You did not go overboard into Inclusive language renderings as the Nov 2011 has, did you?


----------



## Dachaser (Jun 14, 2017)

YRRSBCGuy said:


> I admit that I really do not like the change from "man" to "people" in Psalm 1. Although I'm no scholar, it seems to me that when a translation seeks to "update" the language of the Bible from its ancient cultural context, they seem to show a profound mistrust in the authorship and infallibility of scripture. The argument that the biblical writers and Jesus himself would speak differently today is a gigantic argument from silence, one in which I am not comfortable with at all.
> 
> What say you?
> http://www.christianitytoday.com/ne...-bible-translation-csb-southern-baptists.html


The Csb does not seem to be as much into Inclusive language as the Niv 2011 did in their revision, do did not appear to violate the scriptures intended meaning...


----------



## iainduguid (Jun 14, 2017)

Robert Truelove said:


> https://www.theauthorizedversion.com/the-english-standard-version-and-gender-inclusive-language/
> 
> The Colorado Springs Guidelines are rubbish. They paved the way for a flood of Bibles with Egalitarian English. Masculine inclusives (male oriented words that refer to both men and women) are predominate throughout Scripture but you wouldn't know it from almost every translation after the turn of the century.
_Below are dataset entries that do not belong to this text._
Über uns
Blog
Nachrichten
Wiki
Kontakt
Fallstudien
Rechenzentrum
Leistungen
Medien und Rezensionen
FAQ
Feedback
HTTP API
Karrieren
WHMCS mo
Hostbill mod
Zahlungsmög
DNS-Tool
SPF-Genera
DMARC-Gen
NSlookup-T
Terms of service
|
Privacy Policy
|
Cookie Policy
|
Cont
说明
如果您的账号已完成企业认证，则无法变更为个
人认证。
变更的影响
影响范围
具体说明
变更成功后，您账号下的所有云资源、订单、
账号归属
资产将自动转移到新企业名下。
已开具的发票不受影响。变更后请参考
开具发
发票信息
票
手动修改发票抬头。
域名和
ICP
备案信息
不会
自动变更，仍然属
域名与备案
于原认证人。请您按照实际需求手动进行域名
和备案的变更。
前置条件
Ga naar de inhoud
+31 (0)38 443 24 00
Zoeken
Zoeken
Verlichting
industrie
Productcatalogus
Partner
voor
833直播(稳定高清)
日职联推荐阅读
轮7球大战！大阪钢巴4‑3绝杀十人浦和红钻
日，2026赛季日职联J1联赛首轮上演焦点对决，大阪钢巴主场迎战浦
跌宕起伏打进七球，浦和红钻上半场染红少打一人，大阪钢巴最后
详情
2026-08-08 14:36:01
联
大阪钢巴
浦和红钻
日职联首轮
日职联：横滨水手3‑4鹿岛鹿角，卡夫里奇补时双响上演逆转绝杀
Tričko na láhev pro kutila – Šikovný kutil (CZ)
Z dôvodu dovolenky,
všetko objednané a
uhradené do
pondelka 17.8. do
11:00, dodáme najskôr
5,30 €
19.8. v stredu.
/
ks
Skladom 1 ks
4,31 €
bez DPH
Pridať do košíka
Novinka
If male oriented, gender inclusive language didn't mean something, then why have the feminists sought to eradicate it?


As I pointed out above, the KJV does exactly the same thing that you decry in modern versions. So it is not a principial issue but rather a pragmatic issue of communication. Every translator agrees that sometimes "gender inclusive" language communicates better. If I am translating a book, am I a feminist if I choose to translate "fireman" with "firefighter", when I know that the original referent included both male and females?
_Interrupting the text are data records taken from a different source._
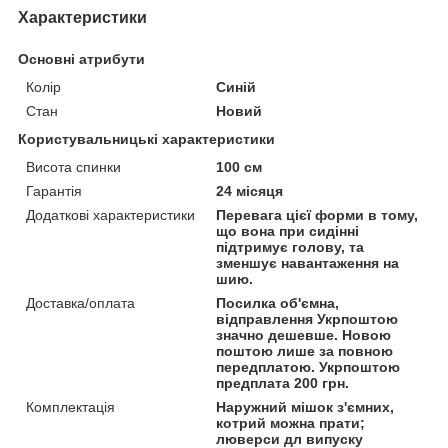
Характеристики
Основні атрибути
Колір
Синій
Стан
Новий
Користувальницькі характеристики
Висота спинки
100 см
Гарантія
24 місяця
Додаткові характеристики
Перевага цієї форми в тому,
що вона при сидінні
підтримує голову, та
зменшує навантаження на
шию.
Доставка/оплата
Посилка об'ємна,
відправлення Укрпоштою
значно дешевше. Новою
поштою лише за повною
передплатою. Укрпоштою
предплата 200 грн.
Комплектація
Наружний мішок з'ємних,
котрий можна прати;
люверси дл випуску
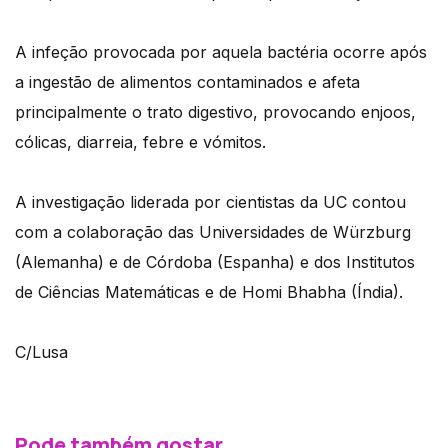
A infeção provocada por aquela bactéria ocorre após
a ingestão de alimentos contaminados e afeta
principalmente o trato digestivo, provocando enjoos,
cólicas, diarreia, febre e vómitos.
A investigação liderada por cientistas da UC contou
com a colaboração das Universidades de Würzburg
(Alemanha) e de Córdoba (Espanha) e dos Institutos
de Ciências Matemáticas e de Homi Bhabha (Índia).
C/Lusa
Pode também gostar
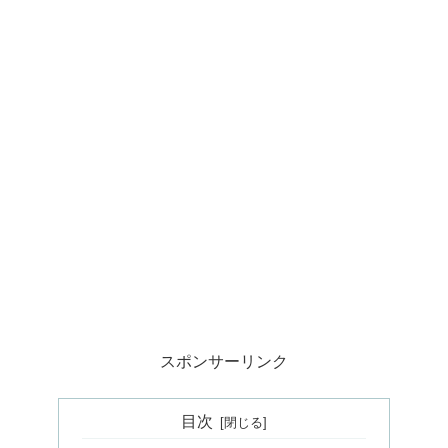
スポンサーリンク
目次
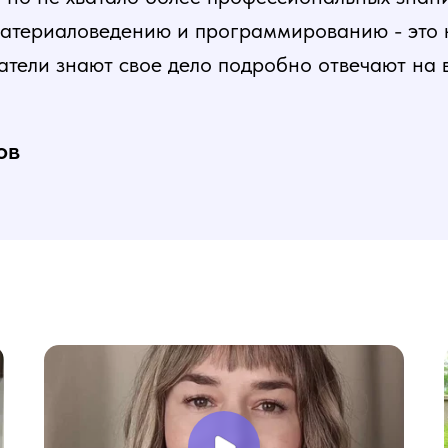
атериаловедению и программированию - это ка
атели знают свое дело подробно отвечают на 
и постепенная, это очень облегчает процесс
нь доволен, в работе всё пригодилось!
ов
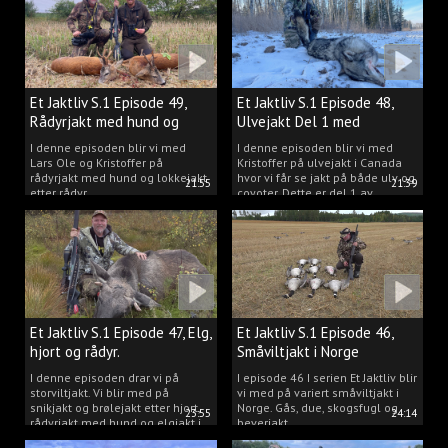
Et Jaktliv S.1 Episode 49,
Et Jaktliv S.1 Episode 48,
Rådyrjakt med hund og
Ulvejakt Del 1 med
lokkejakt.
Kristoffer Clausen.
I denne episoden blir vi med
I denne episoden blir vi med
Lars Ole og Kristoffer på
Kristoffer på ulvejakt i Canada
rådyrjakt med hund og lokkejakt
hvor vi får se jakt på både ulv og
21:55
21:39
etter rådyr.
coyoter. Dette er del 1 av
ulvejakten.
Et Jaktliv S.1 Episode 47, Elg,
Et Jaktliv S.1 Episode 46,
hjort og rådyr.
Småviltjakt i Norge
I denne episoden drar vi på
I episode 46 I serien Et Jaktliv blir
storviltjakt. Vi blir med på
vi med på variert småviltjakt i
snikjakt og brølejakt etter hjort,
Norge. Gås, due, skogsfugl og
23:55
24:14
rådyrjakt med hund og elgjakt i
beverjakt.
Trøndelag.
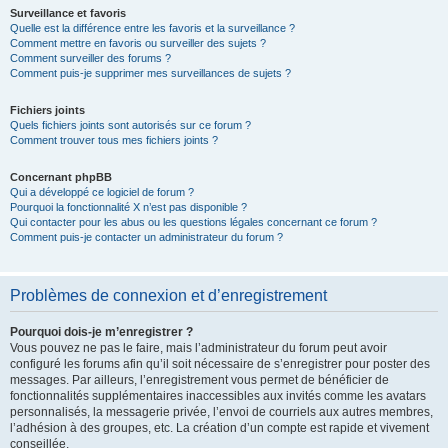
Surveillance et favoris
Quelle est la différence entre les favoris et la surveillance ?
Comment mettre en favoris ou surveiller des sujets ?
Comment surveiller des forums ?
Comment puis-je supprimer mes surveillances de sujets ?
Fichiers joints
Quels fichiers joints sont autorisés sur ce forum ?
Comment trouver tous mes fichiers joints ?
Concernant phpBB
Qui a développé ce logiciel de forum ?
Pourquoi la fonctionnalité X n’est pas disponible ?
Qui contacter pour les abus ou les questions légales concernant ce forum ?
Comment puis-je contacter un administrateur du forum ?
Problèmes de connexion et d’enregistrement
Pourquoi dois-je m’enregistrer ?
Vous pouvez ne pas le faire, mais l’administrateur du forum peut avoir
configuré les forums afin qu’il soit nécessaire de s’enregistrer pour poster des
messages. Par ailleurs, l’enregistrement vous permet de bénéficier de
fonctionnalités supplémentaires inaccessibles aux invités comme les avatars
personnalisés, la messagerie privée, l’envoi de courriels aux autres membres,
l’adhésion à des groupes, etc. La création d’un compte est rapide et vivement
conseillée.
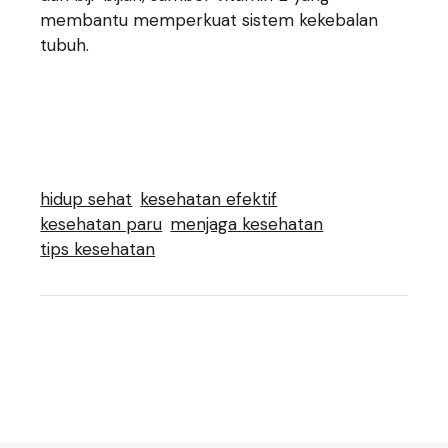
membantu memperkuat sistem kekebalan
tubuh.
hidup sehat
kesehatan efektif
kesehatan paru
menjaga kesehatan
tips kesehatan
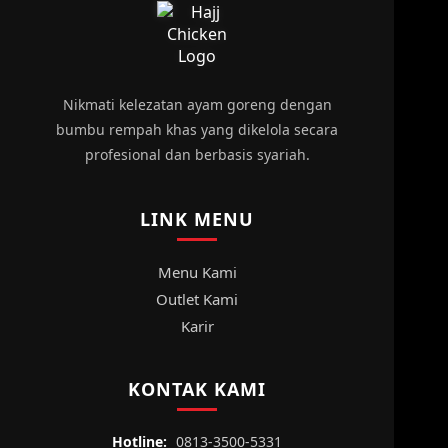
Nikmati kelezatan ayam goreng dengan
bumbu rempah khas yang dikelola secara
profesional dan berbasis syariah.
LINK MENU
Menu Kami
Outlet Kami
Karir
KONTAK KAMI
Hotline:
0813-3500-5331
For the record, the CSB translated _bne adam _as "children of Adam" in a number of places, bringing out a nuance that is lost in most other translations.

Reactions: Like 4


----------



## TrustGzus (Jun 14, 2017)

Dachaser said:


> You did not go overboard into Inclusive language renderings as the Nov 2011 has, did you?


Can you give overboard examples?

Reactions: Funny 1


----------



## bookslover (Jun 14, 2017)

The ESV uses "man" in Psalm 1, and has this footnote regarding the word "man" - "The singular Hebrew word for _man_ (_ish_) is used here to protray a representative example of a godly person. . .".


----------



## MW (Jun 14, 2017)

> walk in the advice of the wicked
> or stand in the pathway with sinners
> or sit in the company of mockers!



The alternating preposition sacrifices the symmetry of the original in order to convey a specific meaning to the English reader which is not necessarily specific in the original.
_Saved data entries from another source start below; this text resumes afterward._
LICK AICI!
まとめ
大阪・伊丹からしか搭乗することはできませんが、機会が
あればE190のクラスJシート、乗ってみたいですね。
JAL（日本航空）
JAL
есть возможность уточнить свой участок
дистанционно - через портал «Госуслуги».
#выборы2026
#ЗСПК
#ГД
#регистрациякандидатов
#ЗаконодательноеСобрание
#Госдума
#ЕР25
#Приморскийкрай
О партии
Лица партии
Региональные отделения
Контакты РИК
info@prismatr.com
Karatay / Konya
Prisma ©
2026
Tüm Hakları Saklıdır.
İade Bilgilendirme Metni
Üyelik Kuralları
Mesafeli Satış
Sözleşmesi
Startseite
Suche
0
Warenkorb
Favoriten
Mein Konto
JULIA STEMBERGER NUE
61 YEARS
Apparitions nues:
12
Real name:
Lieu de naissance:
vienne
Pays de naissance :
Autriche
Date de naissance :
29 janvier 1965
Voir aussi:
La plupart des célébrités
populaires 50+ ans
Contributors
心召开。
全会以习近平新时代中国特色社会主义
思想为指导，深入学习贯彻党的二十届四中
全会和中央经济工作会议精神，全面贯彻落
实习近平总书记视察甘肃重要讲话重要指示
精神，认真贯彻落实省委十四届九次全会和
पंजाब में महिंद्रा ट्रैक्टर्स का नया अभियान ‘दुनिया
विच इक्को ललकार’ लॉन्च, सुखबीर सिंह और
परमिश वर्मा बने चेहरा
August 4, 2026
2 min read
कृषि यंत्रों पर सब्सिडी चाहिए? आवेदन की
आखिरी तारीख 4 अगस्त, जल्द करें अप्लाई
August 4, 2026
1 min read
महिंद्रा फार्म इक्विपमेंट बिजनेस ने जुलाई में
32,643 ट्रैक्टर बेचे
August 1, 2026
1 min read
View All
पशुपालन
> Instead, his delight is in the Lord’s instruction,



Innovative in replacing the traditionally recognised word, "law," for a more generic word which may or may not intend the idea of regulation.



> Therefore the wicked will not stand up in the judgment,



"Stand up" is overly semantic and might fit another context but it does not fit the picture of being driven away.



> For the Lord watches over the way of the righteous,
> but the way of the wicked leads to ruin.



The first line is overly restrictive of the word "to know," in which there is a broad range of meaning connected to the idea of "acknowledging" a person, including acknowledging as one's own. The Psalmist is often challenged as one who has been disowned.

The addition of "leads to" introduces a non determinative meaning which is the invention of the translator.

Reactions: Funny 1


----------



## Pergamum (Jun 15, 2017)

We should not expect our bible translations to shift as the winds of culture shift.

This is all part of dismantling a patriarchal society and erasing patriarchal literature. Society at large rejects that man is used or brothers used for all parties because it hates male-dominated culture.

Either the older translations are sufficient or they were insufficient. If they are sufficient, then why change them except to pander to feminists. If they are insufficient, then do we admit that feminists helped us to see the Scripture in a clearer light?

Reactions: Like 1 | Funny 1


----------



## Von (Jun 15, 2017)

Pergamum said:


> Either the older translations are sufficient or they were insufficient.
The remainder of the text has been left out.